Jorge G. Castañeda
En el caso de la Presidencia, no
hay cena, comida o desayuno donde no se afirme que el presidente Peña Nieto le
atribuye a Ebrard la filtración sobre la casa de su esposa, denunciada por
Carmen Aristegui el año pasado. Huelga decir que no tengo la menor idea si es
cierto que eso piensa EPN, ni mucho menos si eso hizo Ebrard. Pero tanta saña
federal en su contra podría explicarse de esa manera. También se repite ad
náuseam que Miguel Ángel Mancera no le perdona dos pecados a Ebrard: apoyar a
otro candidato para sucederlo, y haber tratado de cercarlo o dominarlo cuando
Mancera se le impuso. De nuevo, imposible saber si es cierto, pero no carece de
sentido la sospecha.
Como Ebrard conserva a algunos
—pocos— amigos, de vez en cuando alguien fuera de su círculo de aliados lo
defiende; nadie más. Quizás esto sirva de escarmiento a los defensores activos
—o pasivos por calladitos— de la justicia política en México. Gastón Azcárraga
vive en Nueva York —sin tobillera electrónica y pudiendo desplazarse por todo
el país, pero sin salir de EU, ni volver a México, para ver más que
ocasionalmente a sus hijos—. Elba Esther Gordillo languidece en el Hospital
para Reos del Sur del GDF, mejor quizás que Santa Martha, peor que en su casa.
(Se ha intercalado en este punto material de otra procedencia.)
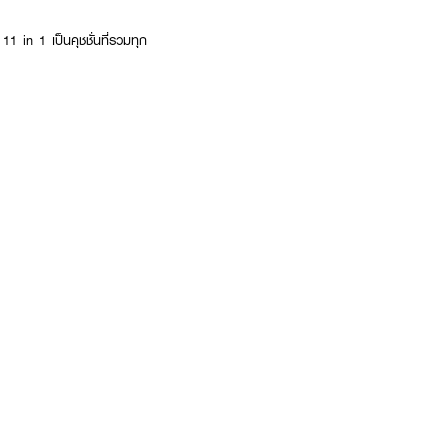
1 in 1 เป็นคุชชั่นที่รวมทุก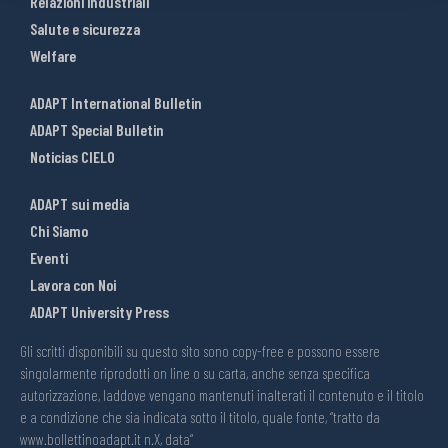
Relazioni industriali
Salute e sicurezza
Welfare
ADAPT International Bulletin
ADAPT Special Bulletin
Noticias CIELO
ADAPT sui media
Chi Siamo
Eventi
Lavora con Noi
ADAPT University Press
Gli scritti disponibili su questo sito sono copy-free e possono essere
singolarmente riprodotti on line o su carta, anche senza specifica
autorizzazione, laddove vengano mantenuti inalterati il contenuto e il titolo
e a condizione che sia indicata sotto il titolo, quale fonte, “tratto da
www.bollettinoadapt.it n.X, data“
Ebrard pasará el resto del sexenio en Francia. Los casos jurídicos contra los
tres son patéticos; los políticos, inmejorables.
Quizá Ebrard debió haber pensado
en eso al guardar silencio cuando detuvieron a Elba, y cuando decidió no
visitarla una sola vez en la cárcel. O tal vez no debe preocuparse: va a ser
más agradable visitarlo a él en París, que a ella en Tepepan.